Do you ever get out of bed a bit late? Set the alarm to sleep for just another ten little minutes? And then, when it rings, maybe another ten after that? And then you get up, ten or twenty minutes late, and you have to rush to get in the shower, get dressed, scoff down some breakfast if you've got time, do your teeth, and maybe your husband or wife or one of the kids tries to engage you in a bit of conversation, but you haven't got time, and while you're smiling, you're gritting your teeth and thinking you just need to get out of there and into the car and get to work, and actually your wife can tell, and that winds her up. You get into the car and because you're running late - just ten little minutes late - you speed, and when you get stopped at the lights (how long is this going to take?) you can feel the blood pressure rising. Then you're waiting at the roundabout and someone pulls into the next turning without signalling, and you could have gone then but now there's a lorry coming, and you stick up the Vs at the driver who's just made you even later (how dare he?), and he sees and he gets angry, too. You get to work in the nick of time and don't have time to prepare for the first meeting, but you bluster through defensively. In the meantime, your wife is giving the children the silent treatment back at home because she's thinking about what a pain in the back side you are, and they go to school grumpy and get into trouble in class. The driver who didn't indicate loses his temper with someone who's been tailgating him. Your colleagues at work are stressed at wondering what they've done to upset you.
Just ten little minutes. Ten little minutes is all is takes for the Devil to get his grip: ten minutes to bring the world the gift of - sin.
"I do not understand my own actions," says St Paul in his letter to the Romans (7.15ff.). "For I do not do what I want, but I do the very thing I hate." Doesn't that ring true? And then, just as the little example I've just given spirals out of control, so Paul tells us that there's a sense that we lose control of our sin. It's as if sin takes over us, sometimes. "In fact," he says, "it is no longer I that do it, but sin that lives within me ... if I do what I do not want, it is no longer I that do it, but sin that lives within me." Sin dwells within and all too often takes control.
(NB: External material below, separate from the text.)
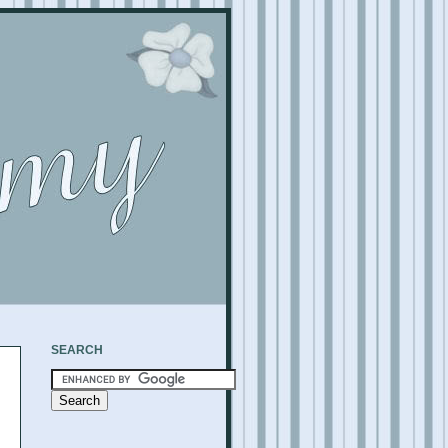
SEARCH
And yet, St Paul himself also says elsewhere, in his letter to the Galatians (2.20), "it is no longer I who live, but Christ who lives within me." Sin lives within me and Christ lives within me, both of them, he says. This may come as a surprise. A lot of people outside the Church, and maybe some inside it too, seem to think that Christians are all expected to be perfect and sinless. We're held to harsh account on the many occasions that we fail to live up to Christ's example. And yet, here is sin written into the very blueprint of the Christian heart, just as we heard last week, Peter's failure as a disciple is built into the blueprint of the Christian Church.
But this should not surprise us if we listen to what Jesus Himself tells us. In today's Gospel (Mt 11), we have just heard Him call Himself a "friend of sinners." So is it really a surprise that the friend of sinners should choose to dwell in the very birthplace of sin, the human heart? The human heart that in its weakness takes the little ten minutes here and there, succumbs to the tiny temptations and the bigger ones, the heart that of all the organs in creation lets down its maker so disastrously. That is where Christ dwells: and the less room we allow sin to take up, the more room we give Him to grow in us.
That is why we prayed in this morning's Collect, "You ... have sent the Spirit of your Son into our hearts." In our own right, no one can see God and yet live, as St John reminds us at the beginning of his Gospel. But the Father, ever gracious and merciful (Ps 145.8), has sent us His Son to reveal Him, to let us know the Father as intimately as He does, even to the extent whereby, as the Collect puts it, "we can call [God] Father" ourselves. "No one knows the Father except the Son and anyone to whom the Son chooses to reveal Him," and it could not be clearer from today's readings that the people He chooses are sinners, one and all. That means you and me.
It may not be easy for our sinful hearts to welcome such a gracious guest. Pride and self-righteousness can puff up and harden our hearts against Him. But in the end, Jesus tries to tell us, it's not a matter of how difficult we find it. When it comes down to it, for us, it's impossible to choose God, as impossible for us to enter the narrow gate as it is for a camel to pass through the eye of a needle. And yet, Jesus says, "my yoke is easy, and my burden is light." Stop trying so hard. Rest in me, let me do the work for you. That much you can do, you're free to do, however hard your heart: dedicate your freedom to my service, take my easy yoke, let my love live you, so that "you and all creation may be brought to the glorious liberty of the children of God."
That is the offer that Christ makes us always, but especially at this Altar. Take, eat. It's just a little thing. It'll only take a minute. But see how it grows.